President Trump’s trade war brinkmanship with China has been answered.
According to the Washington Post:
China threatened to impose tariffs on a range of U.S. imports worth around $3 billion if the two sides failed to resolve their trade dispute.
The Commerce Ministry framed its move as a response to a previous decision by the Trump administration to impose steep tariffs on steel and aluminum imports, but the announcement came only hours after President Trump announced his plans to target China with the further $60 billion in tariffs.
In the United States’ steepest trade confrontation with China in several decades the Trump administration announced tariffs on over $60 billion dollars of Chinese imports, including a further move to limit China’s ability to invest in the U.S. technology industry.
Trump’s actions — which sent stocks to their biggest one-day drop in six weeks and the Dow Jones plunging more than 700 points — has followed the president’s long held belief that China has been taking advantage of American trade balances.
Trump directed the U.S. Trade Representative, Robert E. Lighthizer, to propose within 15 days tariff increases designed to “compensate the United States for lost profits and jobs.” After a comment period, this list, targeting Chinese products that benefited from U.S. technology, will be made public.
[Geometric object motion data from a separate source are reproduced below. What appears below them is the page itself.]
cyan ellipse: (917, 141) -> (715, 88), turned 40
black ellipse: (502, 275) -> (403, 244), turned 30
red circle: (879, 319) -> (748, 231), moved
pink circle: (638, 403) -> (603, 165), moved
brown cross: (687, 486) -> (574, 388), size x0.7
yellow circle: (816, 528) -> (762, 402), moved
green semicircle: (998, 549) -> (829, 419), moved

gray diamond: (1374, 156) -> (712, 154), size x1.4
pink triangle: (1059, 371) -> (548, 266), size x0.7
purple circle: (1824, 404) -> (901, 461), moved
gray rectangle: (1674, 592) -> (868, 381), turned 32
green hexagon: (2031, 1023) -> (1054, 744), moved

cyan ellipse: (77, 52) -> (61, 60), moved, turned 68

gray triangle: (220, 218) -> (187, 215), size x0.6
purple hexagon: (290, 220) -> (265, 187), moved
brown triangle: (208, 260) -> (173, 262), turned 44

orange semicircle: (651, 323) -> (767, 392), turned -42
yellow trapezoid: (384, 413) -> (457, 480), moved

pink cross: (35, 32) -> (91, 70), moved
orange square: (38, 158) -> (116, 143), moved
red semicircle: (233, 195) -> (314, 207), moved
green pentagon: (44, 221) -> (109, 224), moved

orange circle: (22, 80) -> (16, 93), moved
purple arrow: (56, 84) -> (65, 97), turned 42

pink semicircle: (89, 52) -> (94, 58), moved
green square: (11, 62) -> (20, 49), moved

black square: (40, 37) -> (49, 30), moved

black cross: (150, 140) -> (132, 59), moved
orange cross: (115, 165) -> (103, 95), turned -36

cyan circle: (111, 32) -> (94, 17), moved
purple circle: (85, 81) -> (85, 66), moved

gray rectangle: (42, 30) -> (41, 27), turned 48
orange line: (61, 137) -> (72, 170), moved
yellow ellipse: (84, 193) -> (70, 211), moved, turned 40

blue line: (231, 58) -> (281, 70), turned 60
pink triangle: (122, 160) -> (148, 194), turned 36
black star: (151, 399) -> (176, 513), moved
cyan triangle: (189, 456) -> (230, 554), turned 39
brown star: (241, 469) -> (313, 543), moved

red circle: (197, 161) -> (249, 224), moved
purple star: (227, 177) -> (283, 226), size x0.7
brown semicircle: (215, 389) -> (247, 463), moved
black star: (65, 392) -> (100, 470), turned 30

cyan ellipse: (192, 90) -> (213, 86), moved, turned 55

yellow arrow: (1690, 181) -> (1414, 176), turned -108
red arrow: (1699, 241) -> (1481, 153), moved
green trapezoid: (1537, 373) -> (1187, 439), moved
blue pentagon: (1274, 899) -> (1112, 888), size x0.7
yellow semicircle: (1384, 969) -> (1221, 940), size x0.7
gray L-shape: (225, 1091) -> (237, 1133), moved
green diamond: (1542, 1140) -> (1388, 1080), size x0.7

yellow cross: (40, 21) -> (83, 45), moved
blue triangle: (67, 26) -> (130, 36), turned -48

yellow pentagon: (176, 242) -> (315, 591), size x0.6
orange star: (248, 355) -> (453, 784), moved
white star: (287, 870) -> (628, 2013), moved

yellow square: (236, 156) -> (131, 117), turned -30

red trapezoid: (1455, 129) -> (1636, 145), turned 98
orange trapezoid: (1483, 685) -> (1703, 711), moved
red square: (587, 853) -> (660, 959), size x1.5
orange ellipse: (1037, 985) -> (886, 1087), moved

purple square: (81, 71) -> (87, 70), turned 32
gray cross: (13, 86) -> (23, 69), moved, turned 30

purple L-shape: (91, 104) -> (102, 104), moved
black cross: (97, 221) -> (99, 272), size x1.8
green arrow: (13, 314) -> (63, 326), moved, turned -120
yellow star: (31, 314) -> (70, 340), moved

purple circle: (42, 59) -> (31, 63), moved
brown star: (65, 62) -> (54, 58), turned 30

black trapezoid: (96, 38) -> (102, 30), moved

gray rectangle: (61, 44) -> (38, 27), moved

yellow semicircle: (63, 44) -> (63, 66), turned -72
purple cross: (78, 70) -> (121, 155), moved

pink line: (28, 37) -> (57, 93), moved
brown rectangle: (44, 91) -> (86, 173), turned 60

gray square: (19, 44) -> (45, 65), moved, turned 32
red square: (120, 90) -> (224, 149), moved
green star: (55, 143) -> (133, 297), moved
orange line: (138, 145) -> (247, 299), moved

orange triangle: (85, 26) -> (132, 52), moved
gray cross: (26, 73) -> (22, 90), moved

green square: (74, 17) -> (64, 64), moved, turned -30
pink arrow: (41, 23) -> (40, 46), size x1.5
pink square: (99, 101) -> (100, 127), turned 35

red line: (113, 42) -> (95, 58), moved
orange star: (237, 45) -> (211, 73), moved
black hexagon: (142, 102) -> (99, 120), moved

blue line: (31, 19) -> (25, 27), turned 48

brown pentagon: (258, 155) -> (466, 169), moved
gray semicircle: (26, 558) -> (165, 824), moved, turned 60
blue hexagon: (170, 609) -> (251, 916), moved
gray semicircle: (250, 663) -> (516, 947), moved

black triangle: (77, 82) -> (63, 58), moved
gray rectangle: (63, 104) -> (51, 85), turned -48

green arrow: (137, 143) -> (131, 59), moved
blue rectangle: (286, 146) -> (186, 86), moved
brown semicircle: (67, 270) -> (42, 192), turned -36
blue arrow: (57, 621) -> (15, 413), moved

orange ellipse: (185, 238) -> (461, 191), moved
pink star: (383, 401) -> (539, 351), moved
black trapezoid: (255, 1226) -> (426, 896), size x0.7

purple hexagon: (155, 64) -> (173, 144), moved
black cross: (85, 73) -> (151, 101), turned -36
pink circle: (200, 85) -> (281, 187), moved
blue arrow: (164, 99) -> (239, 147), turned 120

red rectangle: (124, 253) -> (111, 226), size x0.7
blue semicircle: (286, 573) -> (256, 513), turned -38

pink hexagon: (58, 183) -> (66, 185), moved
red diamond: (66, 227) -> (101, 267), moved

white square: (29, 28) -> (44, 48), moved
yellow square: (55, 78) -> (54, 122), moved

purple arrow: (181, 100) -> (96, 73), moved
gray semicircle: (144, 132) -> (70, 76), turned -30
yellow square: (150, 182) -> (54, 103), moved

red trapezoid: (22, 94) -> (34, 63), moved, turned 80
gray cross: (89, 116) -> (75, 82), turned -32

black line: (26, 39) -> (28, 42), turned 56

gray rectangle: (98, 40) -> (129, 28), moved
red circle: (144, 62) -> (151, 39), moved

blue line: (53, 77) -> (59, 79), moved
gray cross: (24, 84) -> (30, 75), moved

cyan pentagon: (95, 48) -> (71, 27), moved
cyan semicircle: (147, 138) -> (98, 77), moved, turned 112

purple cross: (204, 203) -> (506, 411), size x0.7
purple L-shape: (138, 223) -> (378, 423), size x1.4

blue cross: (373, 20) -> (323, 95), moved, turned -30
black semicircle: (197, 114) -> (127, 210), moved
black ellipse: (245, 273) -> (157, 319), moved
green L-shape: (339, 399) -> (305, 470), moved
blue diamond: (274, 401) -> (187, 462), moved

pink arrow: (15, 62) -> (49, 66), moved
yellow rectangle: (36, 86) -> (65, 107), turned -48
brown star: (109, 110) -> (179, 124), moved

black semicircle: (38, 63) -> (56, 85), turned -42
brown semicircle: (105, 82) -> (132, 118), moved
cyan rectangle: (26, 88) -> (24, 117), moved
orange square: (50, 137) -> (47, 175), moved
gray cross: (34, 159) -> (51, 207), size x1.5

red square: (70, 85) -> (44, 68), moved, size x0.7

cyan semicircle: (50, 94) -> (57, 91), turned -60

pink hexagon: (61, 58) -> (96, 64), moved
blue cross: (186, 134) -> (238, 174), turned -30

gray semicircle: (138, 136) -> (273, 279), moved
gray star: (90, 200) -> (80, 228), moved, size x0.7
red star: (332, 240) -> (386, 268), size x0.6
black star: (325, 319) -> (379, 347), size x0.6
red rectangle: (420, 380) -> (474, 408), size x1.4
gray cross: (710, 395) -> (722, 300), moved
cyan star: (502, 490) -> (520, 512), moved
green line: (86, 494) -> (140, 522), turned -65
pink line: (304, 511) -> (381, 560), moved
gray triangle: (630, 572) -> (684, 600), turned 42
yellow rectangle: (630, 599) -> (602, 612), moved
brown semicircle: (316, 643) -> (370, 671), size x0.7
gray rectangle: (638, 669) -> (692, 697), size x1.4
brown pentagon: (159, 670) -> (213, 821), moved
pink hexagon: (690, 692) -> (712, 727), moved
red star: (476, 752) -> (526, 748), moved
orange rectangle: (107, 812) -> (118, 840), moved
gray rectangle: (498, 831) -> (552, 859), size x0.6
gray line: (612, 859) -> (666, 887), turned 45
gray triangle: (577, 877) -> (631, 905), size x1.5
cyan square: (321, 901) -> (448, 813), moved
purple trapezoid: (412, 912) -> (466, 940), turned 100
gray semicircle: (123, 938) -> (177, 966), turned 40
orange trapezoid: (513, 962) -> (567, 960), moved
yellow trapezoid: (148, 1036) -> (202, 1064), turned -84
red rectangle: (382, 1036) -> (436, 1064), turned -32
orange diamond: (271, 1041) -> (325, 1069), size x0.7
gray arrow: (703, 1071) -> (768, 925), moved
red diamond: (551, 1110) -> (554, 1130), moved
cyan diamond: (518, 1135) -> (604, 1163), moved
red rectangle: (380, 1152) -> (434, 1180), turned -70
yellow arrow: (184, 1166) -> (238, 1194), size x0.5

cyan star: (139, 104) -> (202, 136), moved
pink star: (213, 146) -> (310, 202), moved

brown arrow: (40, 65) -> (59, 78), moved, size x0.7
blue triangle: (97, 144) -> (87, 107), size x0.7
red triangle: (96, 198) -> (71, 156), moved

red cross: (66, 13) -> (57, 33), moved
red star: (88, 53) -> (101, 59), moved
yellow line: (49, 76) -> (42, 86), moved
Presently, this profit and job deficit the administration is citing for pulling the trigger on the trade war with China has been amorphously defined by the administration as “a loss of 60,000 factories and 6 million jobs.” A number that most economists opine may be a ball-park guesstimate at the impact on U.S. employment of both Chinese competition and automation.
Pulling back from the brink of steel and aluminum trade wars with the Brazil and the EU (Canada and Mexico were already exempted) in the last several days, the administration has now received an answer to the new and broad-ranging tariffs levied against China.
The Chinese Commerce Ministry announced today a compiled a list of 120 products worth nearly $1 billion, including fresh fruit and wine, upon which it would impose a 15 percent tariff if the two countries fail to resolve their trade differences “within a stipulated time,” however, did not accompany the announcement with a deadline.
Global economics are far more complex than just looking at the words “deficit” and “surplus” as adjectives to the noun “trade” and winging trade policy based on elementary school-level guess-work.
And Trump supporters may come in for the tip of the spear in any trade war with China.
At the top of China's list are agricultural products such as soybeans and hogs.
Soybeans and grains are the second-largest U.S. export to China. Trump carried eight of the top 10 soy-exporting states, and the critical swing states of Michigan and Wisconsin are in the top 15 soybean exporters, according to U.S. Department of Agriculture data. Airplanes, the top U.S. export to China, could also end up on the hit list.
Top retailers including Walmart and Apple have sent letters to Trump urging him not to do this because it would worsen inequality and “punish American working families with higher prices.” The Tax Foundation pointed out that Trump's tariffs on China would cancel out about 20 percent of the benefits of the recent GOP tax cuts.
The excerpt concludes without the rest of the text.